The process was fascinating, he recalls, because when the Japanese first entered the market, they didn’t know how to build cars for U.S. customers. The seats were much smaller, for instance, and the cars didn’t seem very reliable. But as the Japanese worked through their growing pains, Peterson began to see that it wasn’t just kids looking for cheap first cars that were snapping up the imports, but also their parents.
“It’s been a challenge to keep up with the changes, because our guys work on all models, and when you’re dealing with new cars, training has to be a constant,” he says, noting that some people wreck their cars on the first day of ownership, before there’s much of a repair database in place, and the parts department isn’t fully stocked yet. But seeing the wide range of cars since the early Buick days has also been fun, he notes: “It definitely keeps it interesting.”
BUCKING A TREND
Although there are numerous body shops in Minneapolis and St. Paul, there are very few collision centers associated with dealerships. In fact, Peterson only knows of one other Honda dealership in the Twin Cities area that has a similar shop. He believes the relationship is mutually beneficial, but he doesn’t think many dealerships know how to manage both sales and collision repair.
“The numbers don’t work for them because they’re just looking at the bottom line in one area,” he says. For example, one job might include $3,000 worth of parts, but only a few hours of labor. So, the revenue generated by the shop might seem minor, even though the parts department reports strong numbers.
It seems logical to connect both labor and parts together to get an idea of revenue generation, but Peterson says many dealerships didn’t do that in the past, and instead saw their shops as faltering when they weren’t.
Working with Honda, as opposed to being an independent shop, has a number of advantages, he believes. The shop can call technicians that staff a 24/7 phone bank. There’s also a level of accountability that’s useful. At an independent shop, an unsatisfied customer might complain to the owner, but at Buerkle, they can grouse to Honda, and if that ever happens, the shop gets a phone call very quickly. This is beneficial, Peterson notes, because it makes the technicians and managers accountable not just to the dealership, but also to Honda itself. “It keeps us on our toes,” he says.

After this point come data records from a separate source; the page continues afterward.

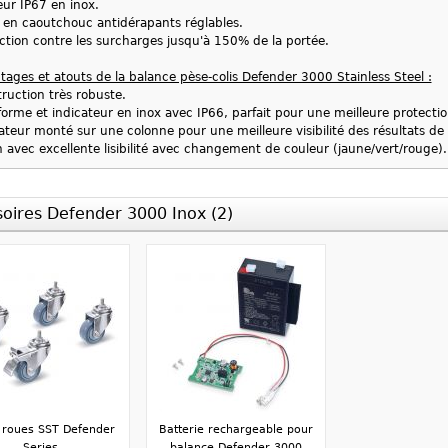
ur IP67 en inox.
 en caoutchouc antidérapants réglables.
ction contre les surcharges jusqu'à 150% de la portée.
tages et atouts de la balance pèse-colis Defender 3000 Stainless Steel :
ruction très robuste.
forme et indicateur en inox avec IP66, parfait pour une meilleure protectio
ateur monté sur une colonne pour une meilleure visibilité des résultats de
 avec excellente lisibilité avec changement de couleur (jaune/vert/rouge).
oires Defender 3000 Inox (2)
e roues SST Defender
Batterie rechargeable pour
Series
balance Defender 3000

Over the decades, Peterson has seen many local collision repair shops come and go, particularly at dealerships, and he feels that Buerkle is unique in a number of ways.
One top example is that for a few years during the dealership’s Buick era, Buerkle Collision decided to diversify by working on motorcycles as well as cars and trucks, and although the extra income was a nice boost, the shop had to discontinue the work because the owner didn’t like the image, Peterson says.
“It drove him nuts to have motorcycles flying in and out of here,” he recalls. “Also, Buick customers tend to be older, and they weren’t exactly thrilled about the motorcycles.”
Another unique aspect of Buerkle has been the shop’s use of consultants, Peterson says. Within the past 10 years, consultants have come in three times to survey the dealership, from sales to collision to parts, and make recommendations for changes to management strategy and accounting practices. Each time, they returned about six months later to do another survey to see whether anything has changed in that time.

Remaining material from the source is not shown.